The sentences were to run concurrently. Mr. Aidoo was released from the Nsawam Prison on Tuesday, December 23, 2014. Renamed Goodies Music International (GMI), the record label is now headquartered in Belgium, even though it is also well-grounded in Ghana.

 

 

Akyampong

 

 

Ghanaian musician, Akyampong, popularly known as Deeba, shot to fame during the early days of hiplife with his hit tune ‘Deeba’. He was arrested by Interpol after a long search, for allegedly defiling the eight 8 year old daughter of his fiancée in the United Kingdom, between 2006 and 2008. A legal document in relation to this

 

 

case mentioned that Deeba returned to Ghana from the United Kingdom after living in the UK with his fiancée, with whom he has two biological kids.

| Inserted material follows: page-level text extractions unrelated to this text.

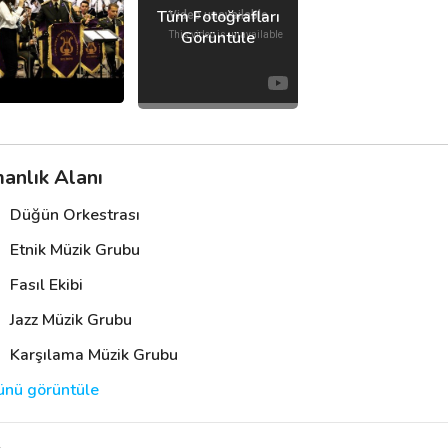
anlık Alanı
Düğün Orkestrası
Etnik Müzik Grubu
Fasıl Ekibi
Jazz Müzik Grubu
Karşılama Müzik Grubu
nü görüntüle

It was during his two-year stay in the United Kingdom (2006-2008) that he allegedly committed this inhumane act on the girl before fleeing to Ghana.

 

 

Ramzy Amui

 

 

In the 2010, William Ramzy Amui, aka Ramzy, the first runner-up in the first edition of the music reality show, Stars of the Future, was sentenced to 10 years in prison with hard labour by the Tema High Court, presided over by Justice Peter Offei. Ramzy and eight others pleaded guilty to the charges of conspiracy, armed robbery, and

 

 

dishonesty receiving under Article 29, Clause 146 of the criminal code. His counsel, Capt Nkrabea Effah-Darteh, was not in court on the day of sentencing. Prosecuting the case, the state attorney, Ms. Hilda Worwonyo, told the court that the complainant in the case, Mrs. Cynthia Koda, a Tema-based businesswoman, on January 23

 

 

2007, reported an armed robbery attack to the Tema Regional Police and according to Ms. Worwonyo, the complainant also said her 4×4 Toyota Hylander, with the registration number GT 6409X and an amount of GHS300, were taken from her at gunpoint at her shop in Community 11 the previous evening. He was released on December 29, 2017. Ramzy, who is now a minister of God, has songs like ‘Ekemi Ye’ and ‘Asumdwee’.

 

 

Kwabena Richard

 

 

Richard Kwabena, aka Shaka Zulu, then bouncer and a popular face on the television, was jailed in 2013 by an Accra High Court for robbery. Shaka Zulu was then sentenced by the Court, along with three others, to 30 years in prison each for robbery. They were said to have violently robbed a businessman, Clever Omwarihiren, at gunpoint at the Baatsona on the Spintex Road in Accra.

 

 

Shaka Zulu and also his accomplices; Wise Gray, alias Biggie; Abass Baba, a trader and also Paul Owusu, alias School Fees, a draughtsman, were all found guilty and each handed 15 years for conspiracy to commit a crime and also 15 years each for robbery, after the trial judge, Justice Charles Quist, found them guilty of the offence.